Page images and extracted text
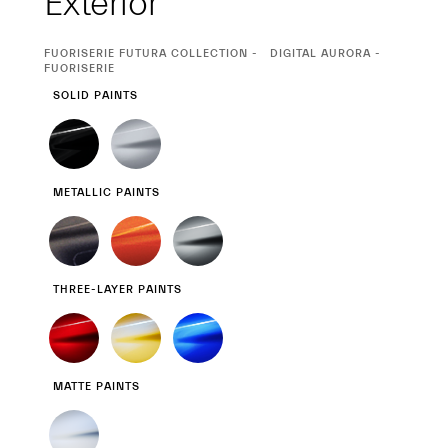
Exterior
CURRENT
FUORISERIE FUTURA COLLECTION
DIGITAL AURORA -
SELECTION
FUORISERIE
SOLID PAINTS
METALLIC PAINTS
THREE-LAYER PAINTS
MATTE PAINTS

Exercise = Exact copies of the lines from the one containing "METALLIC PAINTS" through the final line of the records are all the answer should hold.

Reply =
METALLIC PAINTS
THREE-LAYER PAINTS
MATTE PAINTS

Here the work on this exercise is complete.